Over the past few weeks, I have been looking at switching to the Python programming language for quantitative analytics development at work. On the surface, Python looks perfect for this - it has the best quantitative libraries (e.g. numpy, scipy and pandas), it is the language taught in finance schools and it is a beautiful, fast and reliable scripting language to work with.
It's a Trap!
In my research I felt there was something wrong with the picture I was seeing, something on the periphery in the corner of my eye. And then I saw it: The stats on Python 2.7 usage and compatibility vs Python 3.3 usage and compatibility make no sense.

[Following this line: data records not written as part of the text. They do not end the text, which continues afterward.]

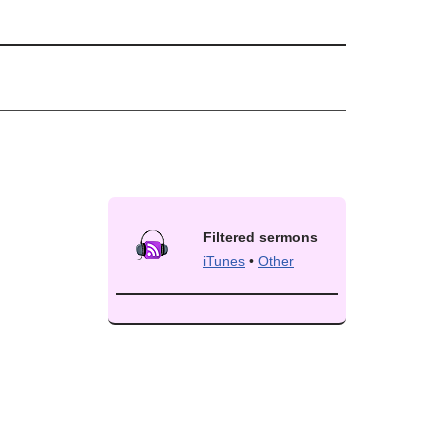
Filtered sermons
iTunes
•
Other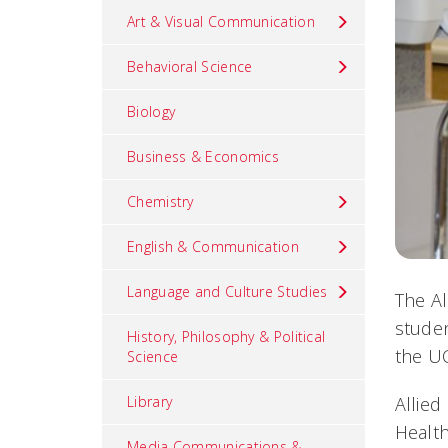
Art & Visual Communication
Behavioral Science
Biology
Business & Economics
Chemistry
English & Communication
Language and Culture Studies
The Al
studen
History, Philosophy & Political
the UC
Science
Allied
Library
Health
Media Communications &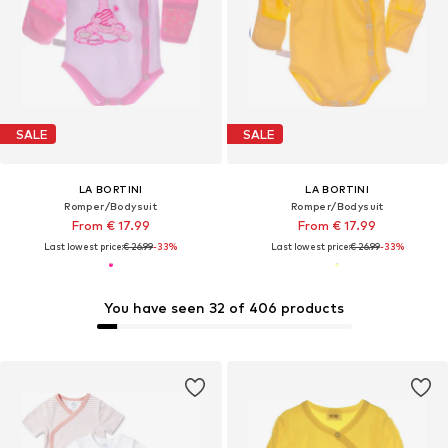
SALE
SALE
LA BORTINI
LA BORTINI
Romper/Bodysuit
Romper/Bodysuit
From € 17.99
From € 17.99
Last lowest price:
€ 26.99
-33%
Last lowest price:
€ 26.99
-33%
You have seen 32 of 406 products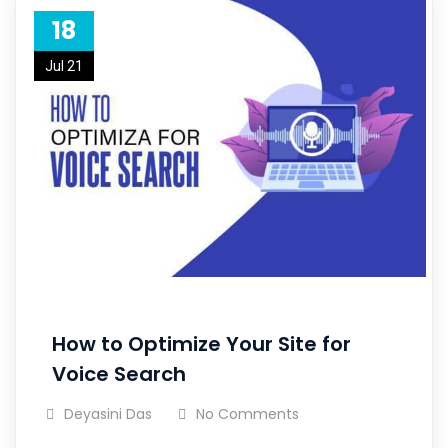
18
Jul 21
How to Optimize Your Site for
Voice Search
Deyasini Das
No Comments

As a non-pythonista, my expectation was that after five years, Python 3.x would be the most used and most compatible platform. After 5 years, all libraries should have moved over, all new code should be written in it, all new technologies compatible with it. The reality is that less than 2%1 of all work is done in Python 3 even after 5 years! Python 2 is still 98% of the game. WTF?
That’s where the trap lies.
An old language stagnates, increases support burden and cost, and slows growth. People sticking with old languages are forced to use old libraries, old tools and run on old platforms. The reason languages update is to make them better, faster and to eliminate bad language design decisions. Picking an old platform for a new project traps you into long term support and maintenance of that old platform. That’s the trap.
All this has happened before. All this will happen again.
We’ve been there before. Back in the early 2000’s, I was a Perl programmer. Perl was the scripting language at the time, the one with the best libraries (see CPAN), the one with the latest tools and the best compatibility. But as the naughts progressed, Perl started to stagnate as a language. First, they started talking about a non-compatible Perl 6 that never happened, and then the community left for Ruby and Python because they were happening. Perl, it’s ecosystem and its community stagnated. 10 years later, Perl 5 is still with us. But I believed then that sticking with Perl beyond the middle 2000’s would have been a bad idea. And it was for those who stayed.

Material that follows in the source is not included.